[redacted]’s impassioned post regarding Almuric got me to thinking about that novel’s primary inspiration and the fact that The Cimmerian has yet to even mention the forthcoming screen adaptation of Edgar Rice Burroughs’ classic novel, A Princess of Mars.
The live-action production, which will be called John Carter of Mars, has been in the works for years. For quite some time, this film has looked like a serious, A-list project. When the picture was still at Paramount, Jon Favreau was slated to direct. He expressed enthusiasm for the job, but left for Iron Man after Paramount decided to concentrate on Abrams’ Star Trek. Disney had once held the rights to the property and regained them at that point. The studio brought on Andrew Stanton, fresh from success as the director of Finding Nemo and WALL-E. Stanton has stated several times since then that he is a life-long fan of ERB’s Barsoom series.

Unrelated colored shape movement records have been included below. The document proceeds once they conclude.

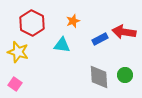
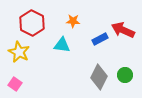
orange star: rotated 24 degrees clockwise
red arrow: moved 1 px left, 2 px up; rotated 15 degrees clockwise
yellow star: moved 1 px right; rotated 10 degrees clockwise
gray diamond: rotated 30 degrees clockwise
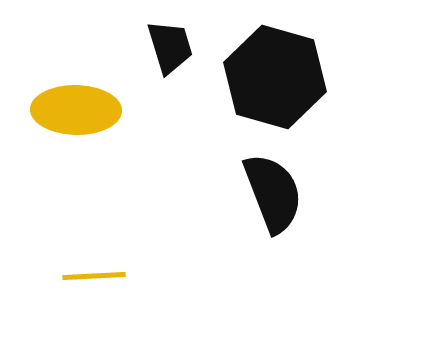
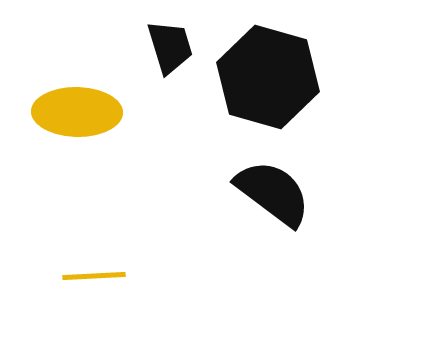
black hexagon: moved 7 px left
yellow ellipse: moved 1 px right, 2 px down
black semicircle: rotated 32 degrees counterclockwise
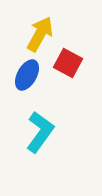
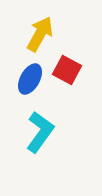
red square: moved 1 px left, 7 px down
blue ellipse: moved 3 px right, 4 px down
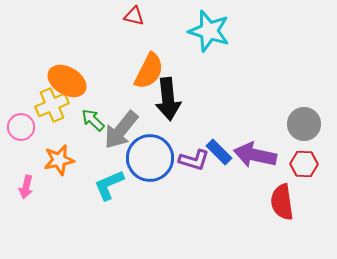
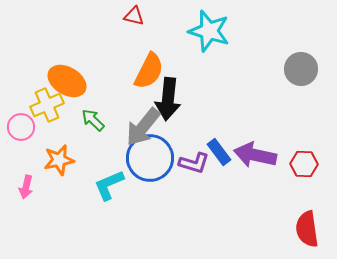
black arrow: rotated 12 degrees clockwise
yellow cross: moved 5 px left
gray circle: moved 3 px left, 55 px up
gray arrow: moved 22 px right, 3 px up
blue rectangle: rotated 8 degrees clockwise
purple L-shape: moved 3 px down
red semicircle: moved 25 px right, 27 px down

A weak link in the production could be Mark Andrews, the primary screenwriter (along with Stanton). His resume is a bit thin, though most of his work has been in the sci-fi/fantasy ballpark. Andrews’ resume does appear refreshingly free of utter crap, which can’t be said for the Doppenheimer boys on the Conan film project. Back in April, it was confirmed that Michael Chabon (an ERB and REH fan) has been hired as a script doctor. Chabon is on record as stating that the script was “strong” to begin with.
The cast boasts some respectable talent. Willem Dafoe will portray Tars Tarkas. Dominic West and Polly Walker are also confirmed. However, two relative unknowns have been cast for the leads. Taylor Kitsch, primarily known for his role as Gambit in the recent Wolverine movie, will portray John Carter. Lynn Collins, who also appeared in Wolverine, is cast as Dejah Thoris.
Kitsch is going to have to convince me. He definitely does not look like the John Carter I’ve always envisioned. However, from some reports it appears that he is taking this role very seriously. As for Ms. Collins, she certainly looks the part. Nobody knew who Carrie Fisher was in 1976, either.
We seem to be on firm ground as far as production design is concerned. Rafael Kayanan (whose Barsoomian art heads this post) was attached to the project early on. Recent glimpses from concept artist Phil Saunders look quite encouraging.
All in all, I’m guardedly optimistic about this film. Everyone from the studio on down seems to be taking the project seriously. Judging from the cast list so far, it appears that the movie’s plot will strongly resemble the novel it’s based on. I wish portents for the upcoming Conan flick looked half so promising.